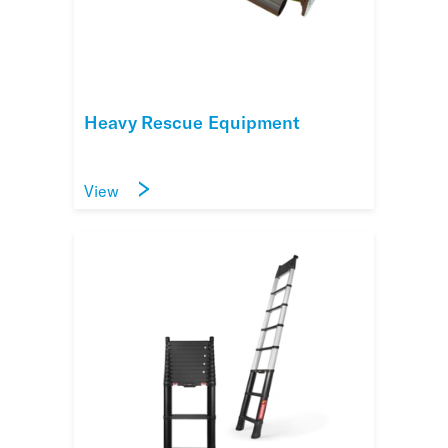
Heavy Rescue Equipment
View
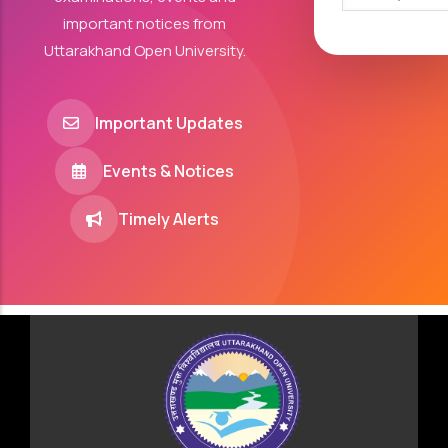
important notices from
Uttarakhand Open University.
Important Updates
Events & Notices
Timely Alerts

※

◆ ACTION ITEM
Copy out precisely those lines which run from the one containing "Uttarakhand Open University." to the end of the material.

◆ REPLY
Uttarakhand Open University.
Important Updates
Events & Notices
Timely Alerts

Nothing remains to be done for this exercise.